1921 treaty between Soviet Russia and Norway

An agreement concluded between the Soviet and the Norwegian governments in Christiania on 2 September 1921 to regulate their relations. It was ratified by the Soviet government on 19 September and by the Norwegian government on 1 October. The agreement went into effect on 1 October 1921 and was registered in League of Nations Treaty Series on 19 December 1921.

==Background==
Following the October Revolution, the newly established communist government lacked any diplomatic recognition from other governments, since they all still hoped for the return of the old Tsarist government, or a milder version of it. The new government's first mission in the diplomatic field was to get the country out of the First World War then raging, and this was achieved in the Peace Treaty of Brest Litovsk, signed with the German Reich and its allies on 3 March 1918, which was also the first international treaty signed by the Soviet state. Following the end of the First World War, the Soviet state found itself in multi frontal war with most of its territorial neighbours, a war which came to a gradual end in 1920–1921. The end of the foreign war also led to a gradual process of diplomatic recognition of the Soviet state. The Norwegian government refused to establish diplomatic relations with Soviet Russia at this point, but agreed to a temporary arrangement to allow the operation of diplomatic representatives until such relations were established.

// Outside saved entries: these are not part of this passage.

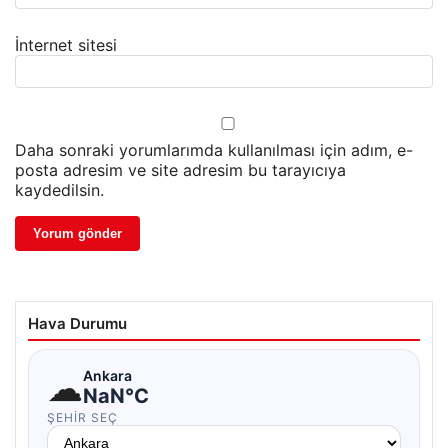
İnternet sitesi
Daha sonraki yorumlarımda kullanılması için adım, e-
posta adresim ve site adresim bu tarayıcıya
kaydedilsin.
Hava Durumu
☁
Ankara
NaN°C
ŞEHIR SEÇ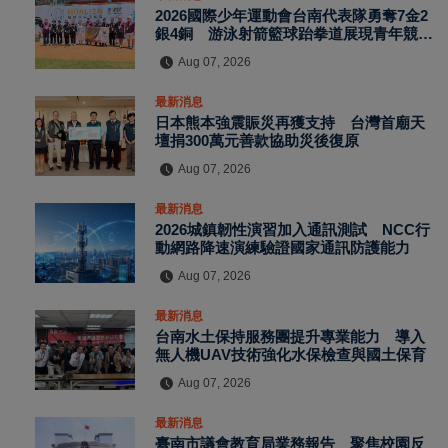
2026國際少年運動會台南代表隊勇奪7金2
銀4銅 游泳射箭籃球跆拳道展現青年競技
實力
Aug 07, 2026
最新消息
日本熊本強震賑災再獲支持 台灣首廟天
壇捐300萬元善款協助災後復原
Aug 07, 2026
最新消息
2026城鎮韌性演習加入通訊測試 NCC行
動網路降速演練驗證國家通訊防護能力
Aug 07, 2026
最新消息
台南水土保持服務團提升專業能力 導入
無人機UAV技術強化水保檢查與國土保育
Aug 07, 2026
最新消息
臺南市議會教育局業務報告 聚焦校園反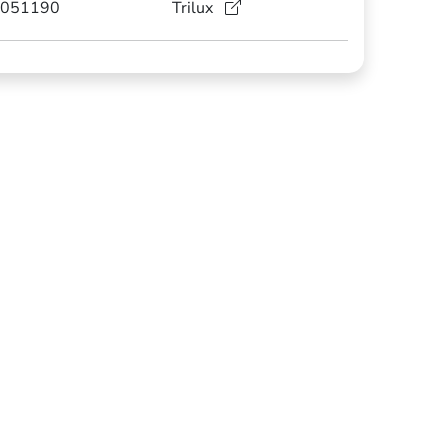
051190
Trilux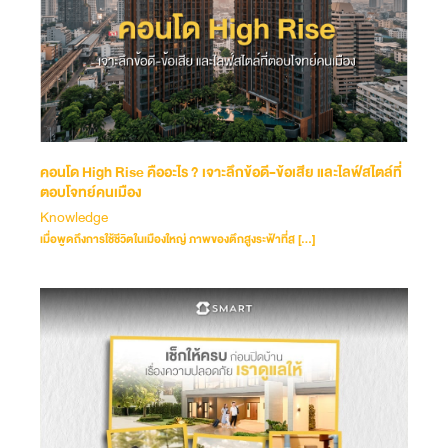
คอนโด High Rise คืออะไร ? เจาะลึกข้อดี-ข้อเสีย และไลฟ์สไตล์ที่
ตอบโจทย์คนเมือง
Knowledge
เมื่อพูดถึงการใช้ชีวิตในเมืองใหญ่ ภาพของตึกสูงระฟ้าที่ส […]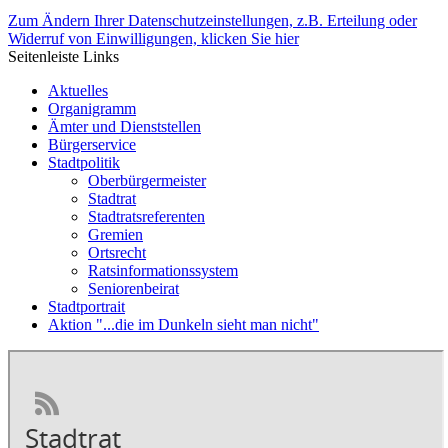
Zum Ändern Ihrer Datenschutzeinstellungen, z.B. Erteilung oder
Widerruf von Einwilligungen, klicken Sie hier
Seitenleiste Links
Aktuelles
Organigramm
Ämter und Dienststellen
Bürgerservice
Stadtpolitik
Oberbürgermeister
Stadtrat
Stadtratsreferenten
Gremien
Ortsrecht
Ratsinformationssystem
Seniorenbeirat
Stadtportrait
Aktion "...die im Dunkeln sieht man nicht"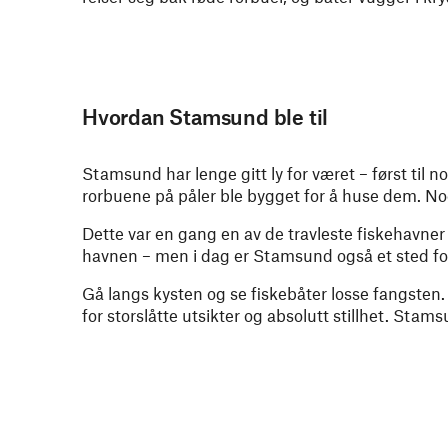
Hvordan Stamsund ble til
Stamsund har lenge gitt ly for været – først til no
rorbuene på påler ble bygget for å huse dem. Noe
Dette var en gang en av de travleste fiskehavner i
havnen – men i dag er Stamsund også et sted fo
Gå langs kysten og se fiskebåter losse fangsten. P
for storslåtte utsikter og absolutt stillhet. Stams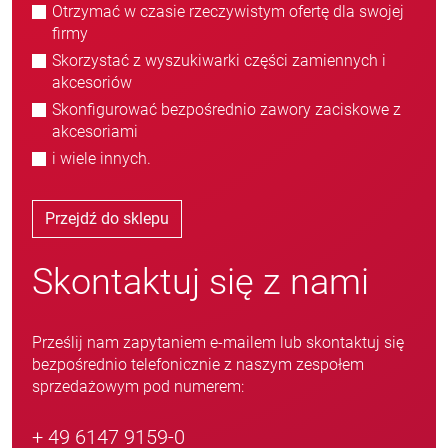
Otrzymać w czasie rzeczywistym ofertę dla swojej
firmy
Skorzystać z wyszukiwarki części zamiennych i
akcesoriów
Skonfigurować bezpośrednio zawory zaciskowe z
akcesoriami
i wiele innych.
Przejdź do sklepu
Skontaktuj się z nami
Prześlij nam zapytaniem e-mailem lub skontaktuj się
bezpośrednio telefonicznie z naszym zespołem
sprzedażowym pod numerem:
+ 49 6147 9159-0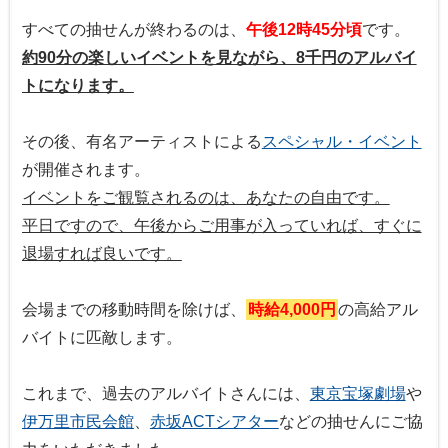
すべての抽せんが終わるのは、
午後12時45分頃
です。
約90分の楽しいイベントを見ながら、8千円のアルバイ
トになります。
その後、有名アーティストによる
スペシャル・イベント
が開催されます。
イベントをご観覧されるのは、あなたの自由です。
平日ですので、午後からご用事が入っていれば、すぐに
退場すれば良いです。
会場までの移動時間を除けば、
時給4,000円
の高給アル
バイトに匹敵します。
これまで、過去のアルバイトさんには、
東京宝塚劇場
や
伊万里市民会館
、
赤坂ACTシアター
などの抽せんにご協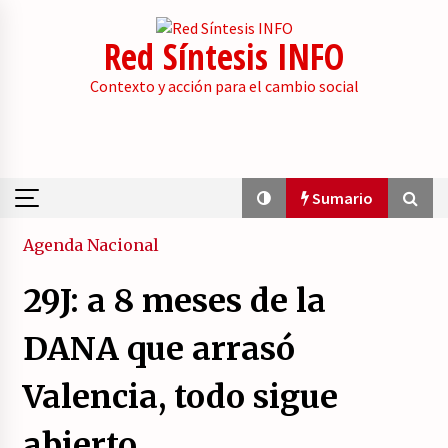
Skip
to
Red Síntesis INFO
content
Contexto y acción para el cambio social
Sumario
Sumario
Agenda
Nacional
29J: a 8 meses de la
La psicología de la desinformación y los
«paquetes retóricos».
DANA que arrasó
21/07/2026
Valencia, todo sigue
Movilización social contra los presupuestos
derechistas de la Generalitat Valenciana.
abierto.
21/07/2026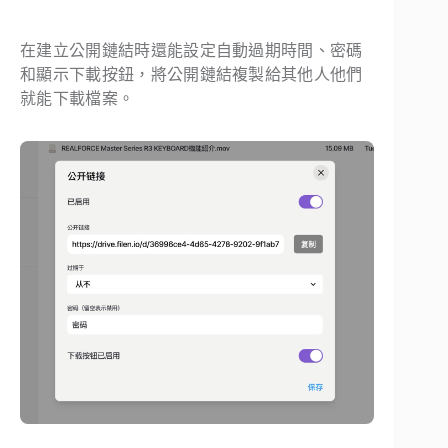
在建立公開鏈結時還能設定自動過期時間、密碼
和顯示下載按鈕，將公開鏈結複製給其他人他們
就能下載檔案。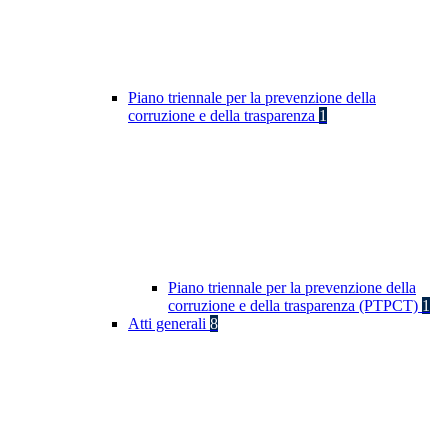
Piano triennale per la prevenzione della
corruzione e della trasparenza
1
Piano triennale per la prevenzione della
corruzione e della trasparenza (PTPCT)
1
Atti generali
8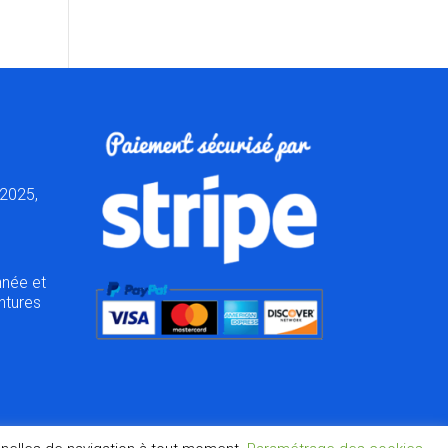
2025,
nnée et
ntures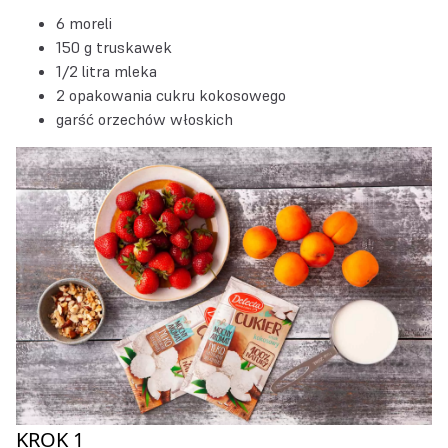
6 moreli
150 g truskawek
1/2 litra mleka
2 opakowania cukru kokosowego
garść orzechów włoskich
KROK 1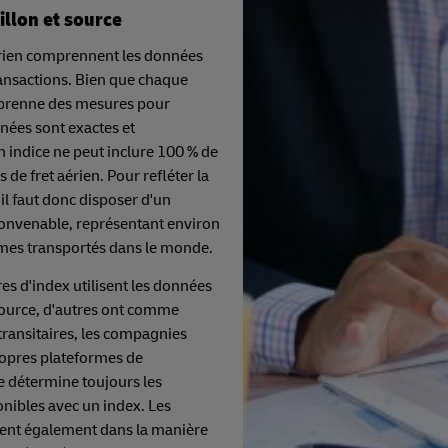
tillon et source
aérien comprennent les données
ransactions. Bien que chaque
e prenne des mesures pour
nées sont exactes et
 indice ne peut inclure 100 % de
s de fret aérien. Pour refléter la
l faut donc disposer d'un
 convenable, représentant environ
umes transportés dans le monde.
res d'index utilisent les données
urce, d'autres ont comme
 transitaires, les compagnies
ropres plateformes de
e détermine toujours les
nibles avec un index. Les
ent également dans la manière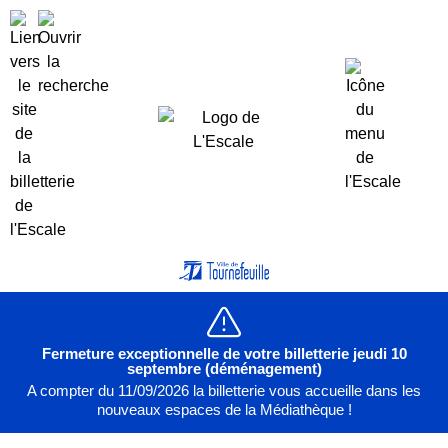
Fermeture exceptionnelle de votre billetterie jeudi 10
septembre (déménagement)
A compter du 11/09/2026 la billetterie vous accueille dans les
nouveaux espaces de la Médiathèque !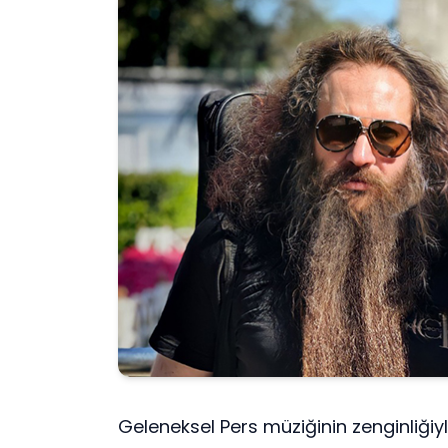
Geleneksel Pers müziğinin zenginliği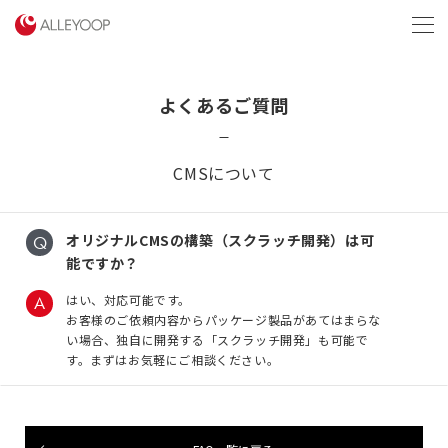
menu
よくあるご質問
CMSについて
オリジナルCMSの構築（スクラッチ開発）は可
能ですか？
はい、対応可能です。
お客様のご依頼内容からパッケージ製品があてはまらな
い場合、独自に開発する「スクラッチ開発」も可能で
す。まずはお気軽にご相談ください。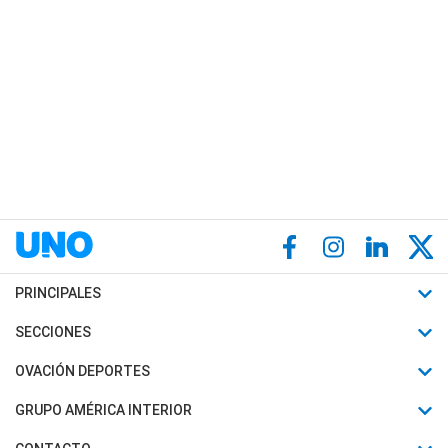
PRINCIPALES
Últimas Noticias
SECCIONES
Política
Horóscopo
OVACIÓN DEPORTES
Sociedad
Motores
Fútbol
GRUPO AMÉRICA INTERIOR
Policiales
Recetas
Mundial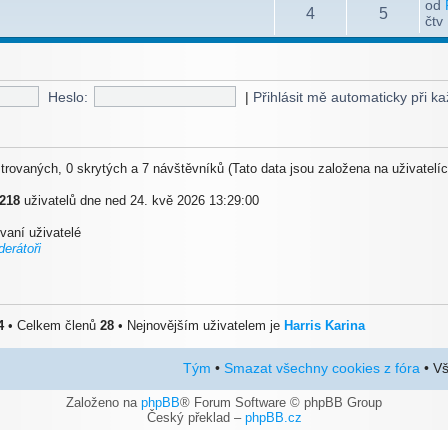
od
4
5
čtv
Heslo:
|
Přihlásit mě automaticky při 
strovaných, 0 skrytých a 7 návštěvníků (Tato data jsou založena na uživatelích
218
uživatelů dne ned 24. kvě 2026 13:29:00
ovaní uživatelé
erátoři
4
• Celkem členů
28
• Nejnovějším uživatelem je
Harris Karina
Tým
•
Smazat všechny cookies z fóra
• Vš
Založeno na
phpBB
® Forum Software © phpBB Group
Český překlad –
phpBB.cz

==Terms of the agreement==
The preamble to the agreement stated clearly the hope for "re-establishment of normal
diplomatic relations". In article 1 the Norwegian and the Soviet governments agreed to grant each other the permission to station 20 diplomatic representatives of each party in the other country. Article 2 provided that the said above diplomatic representatives shall enjoy full diplomatic immunity. Article 3 provided that the diplomatic delegations shall have full legal powers in the court system of the country they are stationed in. Article 4 provided that both governments shall respect the inviolability of each party's property in the other country. Article 5 granted the diplomatic delegations the right to issue passports to their nationals in the other country. Article 6 defined the rules of confidence in communications between each diplomatic delegation and its government. Article 7 obliged each of the signatory governments to recognize legal documents issued by the other party. Article 8 prohibited the diplomatic delegations to interfere in internal matters of the host country. Article 9 required equal treatment of Russian and Norwegian merchant ships when visiting the ports of the other party. In article 10 both governments agreed to reestablish postal and telegraph communications between the two countries. In article 11 the Norwegian government granted the Soviet government total monopoly on trade with Soviet Russia, i.e. excluded any deals with private Russian businesses. Article 12 recognized the right of nationals from both countries to make claims of restitution or compensations. Article 13 stipulated the agreement becomes effective after being ratified by both governments. It provided for renunciation by either party after a six months' notice. Article 14 established rules for terminating transactions in case the agreement has been renounced.